Heat a kettle of water to a boil and keep it simmering gently. Grind the
golden flax meal in a coffee grinder to make sure it is very fine.
Place a large bowl on a scale, turn it on, zero it out, and measure 10
ounces of almond flour into the bowl. Zero the scale and measure 3
ounces of golden flax meal into the bowl. Zero the scale and change it
to grams. Measure 100 grams of psyllium powder into the bowl, then add
the salt and baking powder. Remove the bowl from the scale and mix the
ingredients with a hand mixer to ensure that they are evenly distributed.
Put a smaller bowl in the scale, turn it on, zero it out and measure 8
ounces of egg whites into the bowl. Zero out the scale and add 3 ounces
of vinegar.
Get ready. It's time to pay attention:
Pour the egg white mixture into the bowl with the dry ingredients and
mix at a high speed until just combined. (The mixture will begin to
expand a bit.) It should only take 10 seconds. DO NOT OVER MIX.

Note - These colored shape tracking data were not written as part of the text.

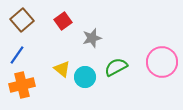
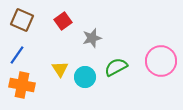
brown square: rotated 25 degrees counterclockwise
pink circle: moved 1 px left, 1 px up
yellow triangle: moved 2 px left; rotated 18 degrees clockwise
orange cross: rotated 25 degrees clockwise
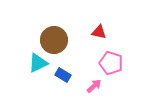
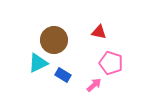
pink arrow: moved 1 px up
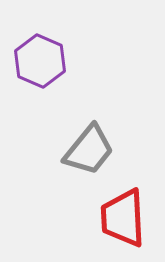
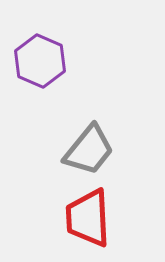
red trapezoid: moved 35 px left
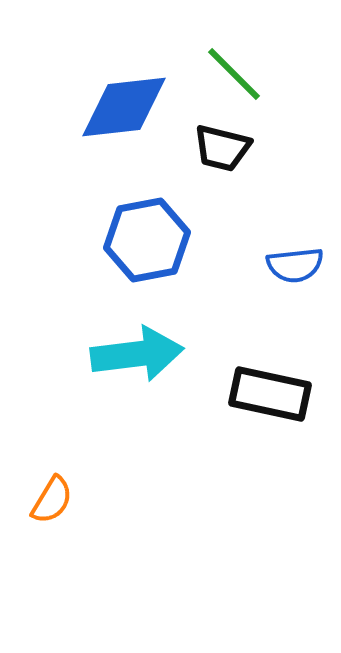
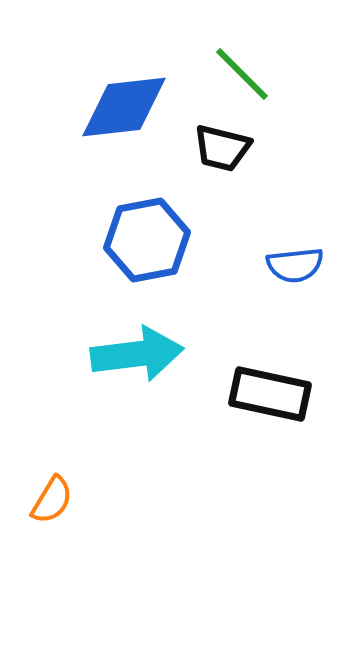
green line: moved 8 px right
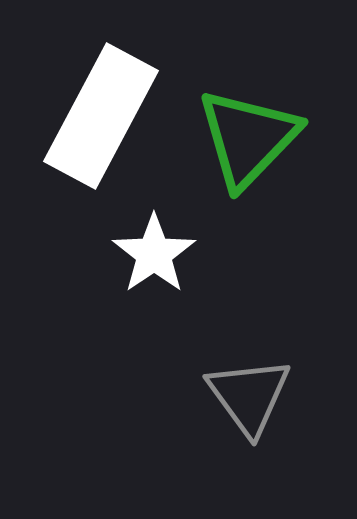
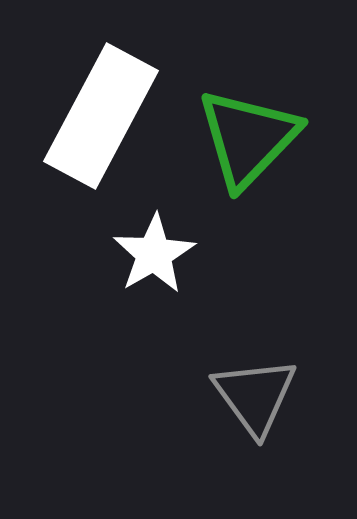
white star: rotated 4 degrees clockwise
gray triangle: moved 6 px right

Quickly rinse out the small bowl and return it to the scale. Zero the
scale and add the 14 ounces of hot water. Pour the hot water around the
bowl (don't just dump it into the middle) and again, mix quickly at high
speed, just until incorporated 10-15 seconds. If there is a little dry
bread mix in the bottom of the bowl, it's okay.

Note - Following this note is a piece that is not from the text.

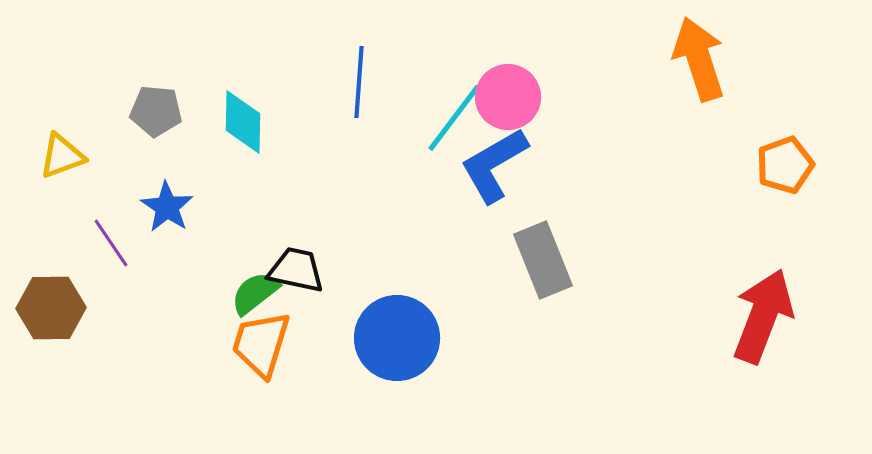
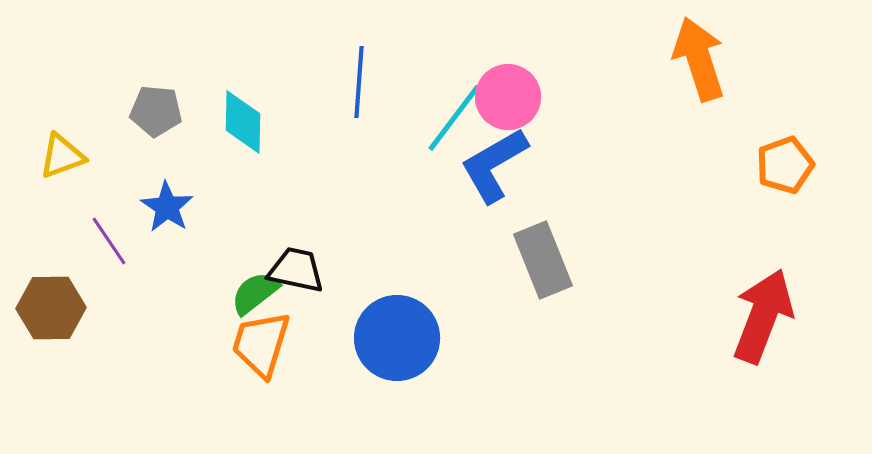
purple line: moved 2 px left, 2 px up
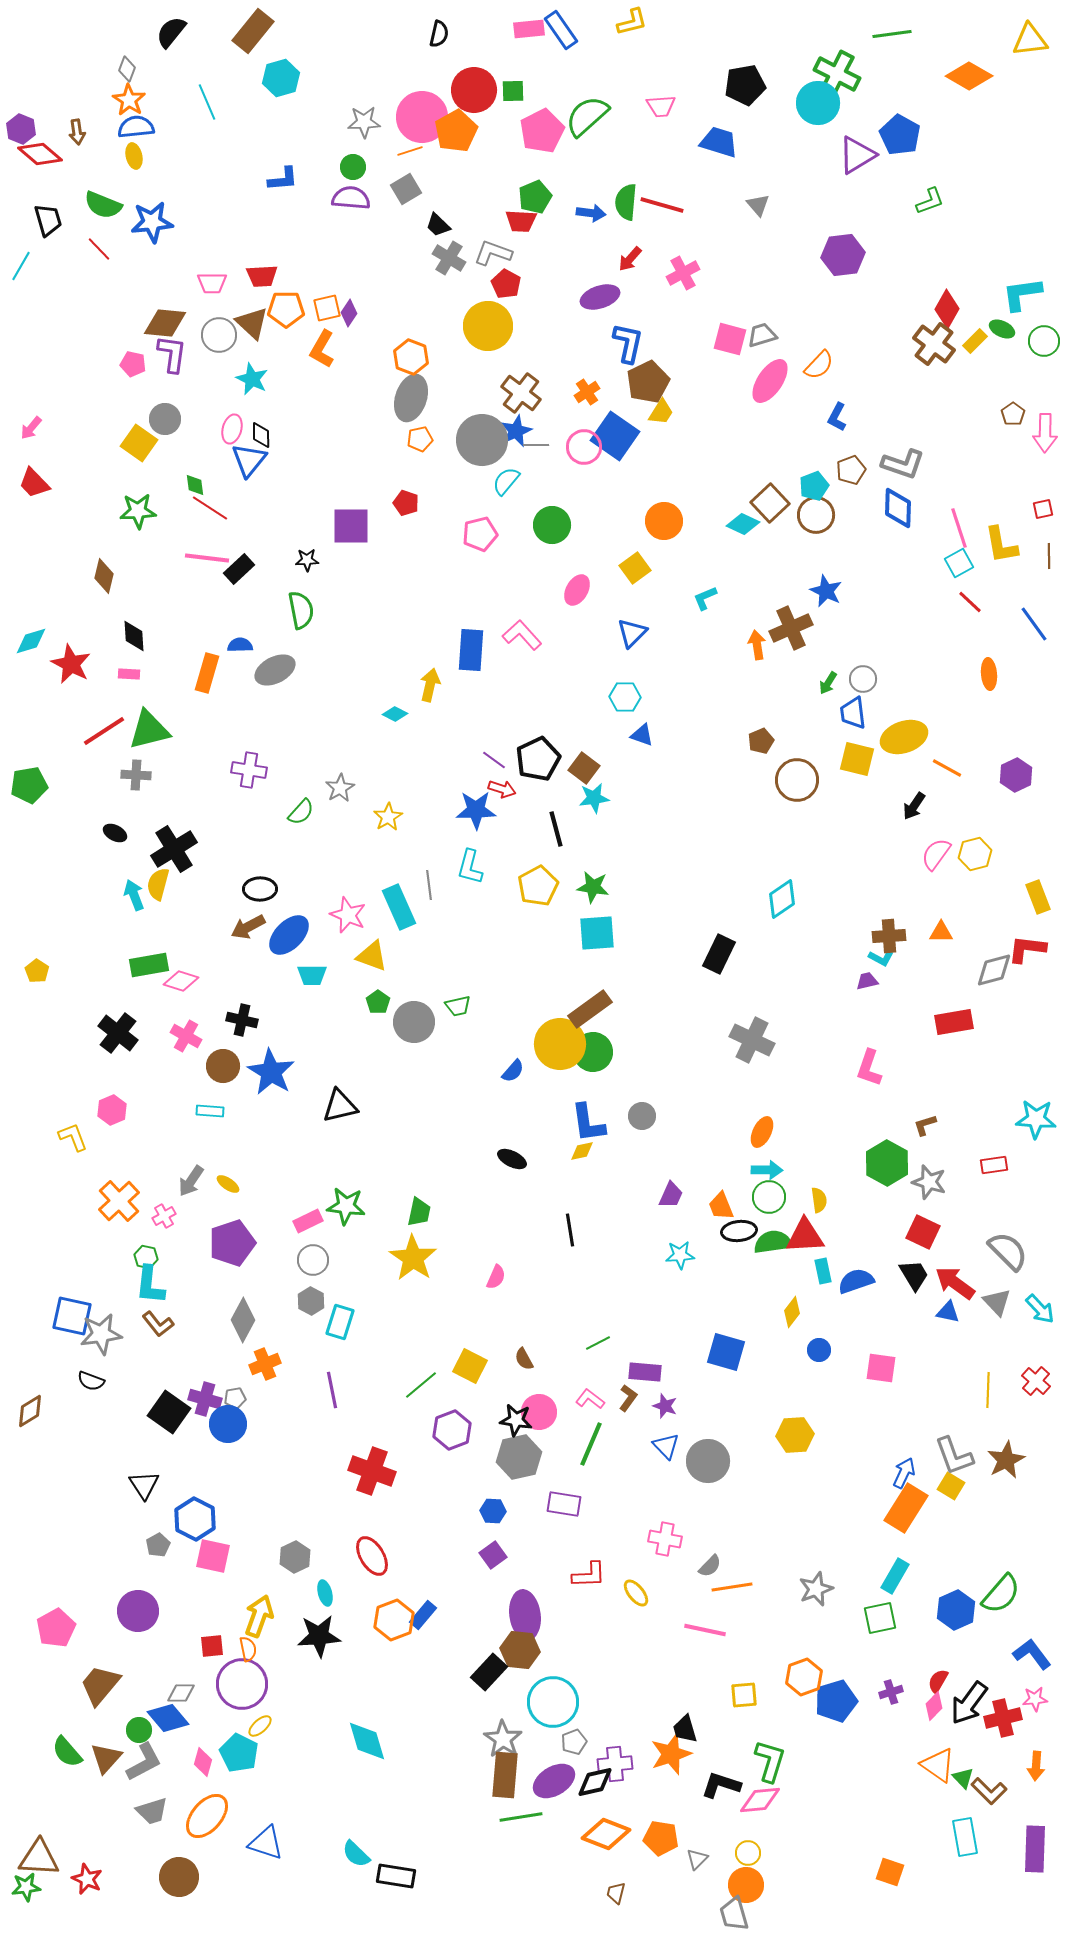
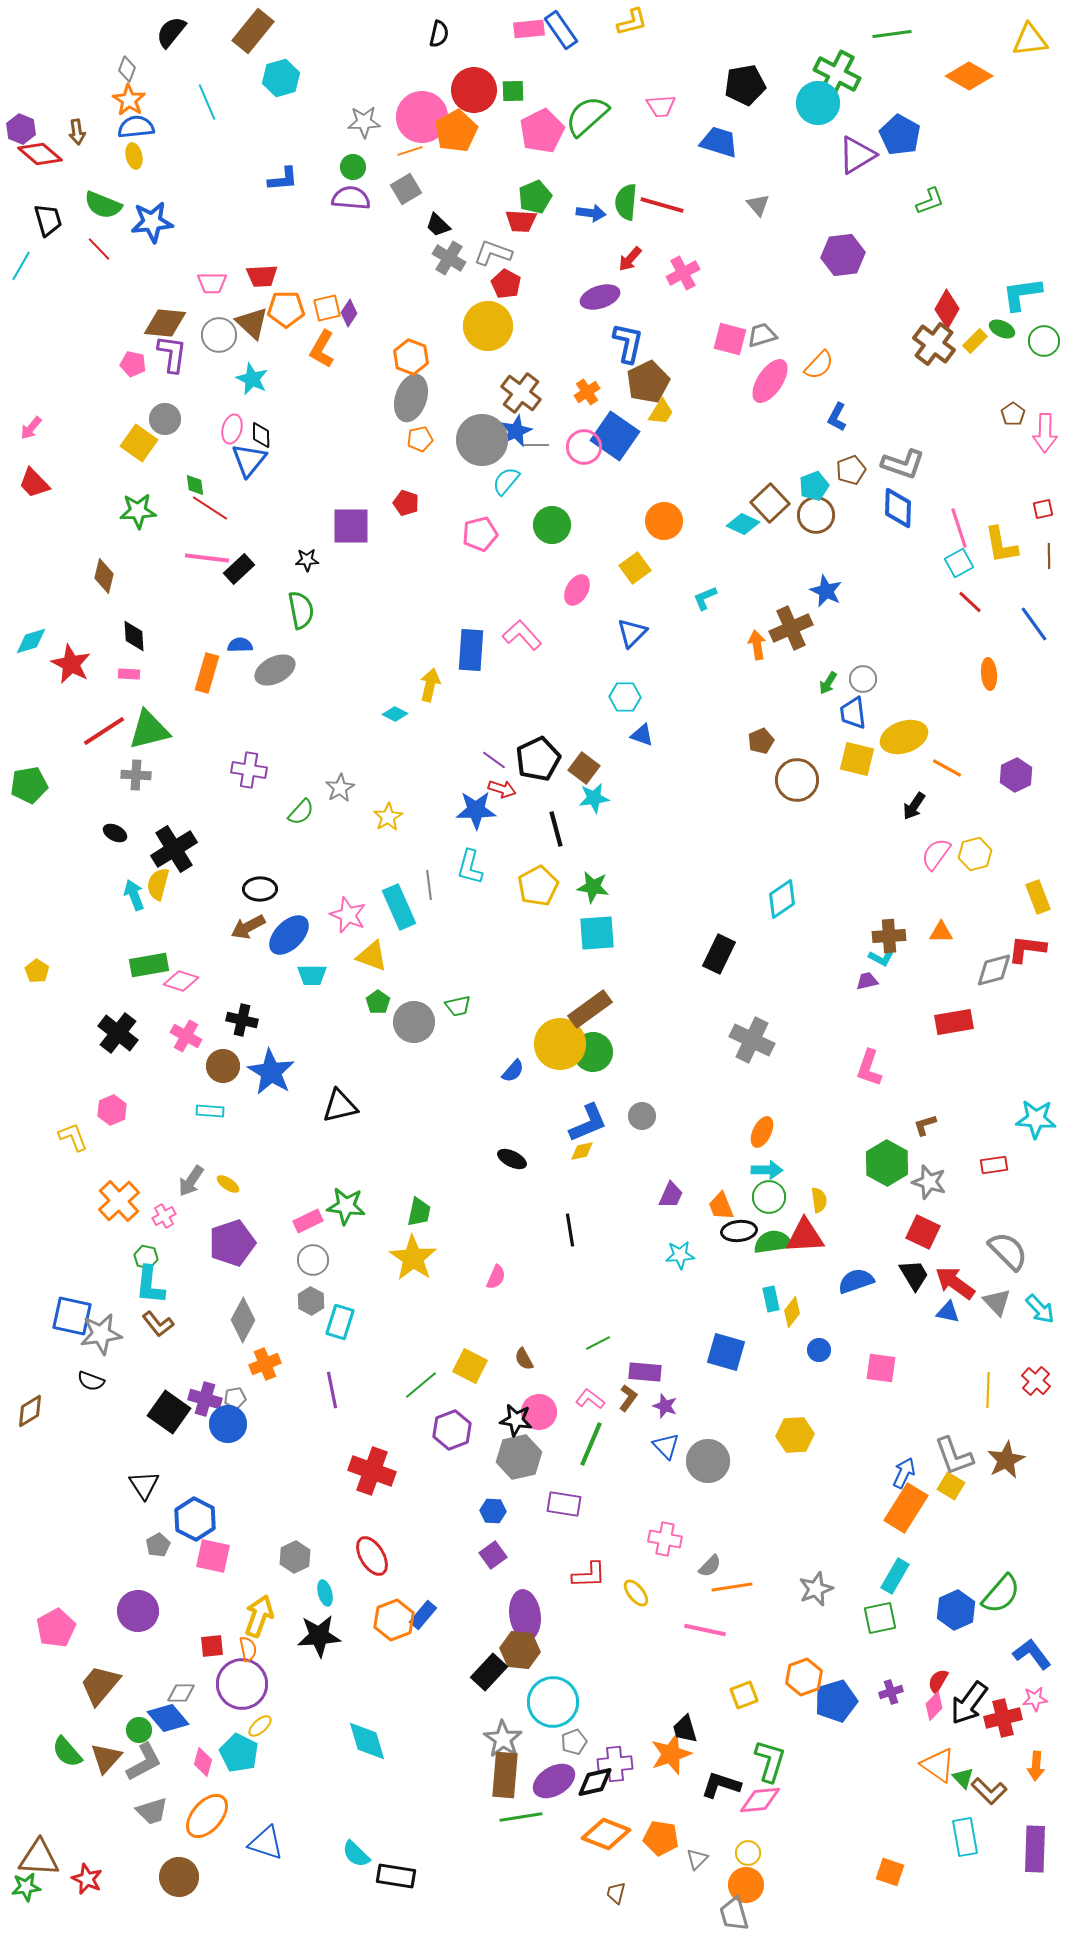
blue L-shape at (588, 1123): rotated 105 degrees counterclockwise
cyan rectangle at (823, 1271): moved 52 px left, 28 px down
yellow square at (744, 1695): rotated 16 degrees counterclockwise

Gently remove the dough with your hands, (it will be cool) and
ever-so-slightly and gently, shape it into a loaf shape while bringing
it to the bread pan. Put the Psyllium-flax bread dough into the pan, it
will not be perfect and there may be gaps in the corners or one side may
be a little higher than the other - it's okay, put it into the oven.
Bake for 70 to 80 minutes. Depending on your oven, it may need a little
more time. It is done when the internal temperature is 215 to 220 degrees F.
Let the loaf cool in the pan for only 5 minutes and then remove and
place on a cooling rack to cool completely. If left in the pan to cool,
the steam from the bread may make the loaf soggy. I place it on its side
for 5 minutes, then set it right side up to finish cooling. Don't cut
the bread until it is almost completely cool.
Makes: 1 loaf (20 slices)
Nutrition Information Per 1 slice: Calories: 127, Fat: 9, Carbohydrates:
10, Fiber: 7, Protein: 5
Notes: Do not compact the psyllium-flax bread dough or press it into the
pan. It will expand and take up any space that may be empty.
There may be a little dry ingredients left in the bottom, 1 to 2
tablespoons. That's okay, sprinkle it on top of the loaf.
Do not take the loaf out early or it will deflate. Measure the internal
temperature with an instant read thermometer.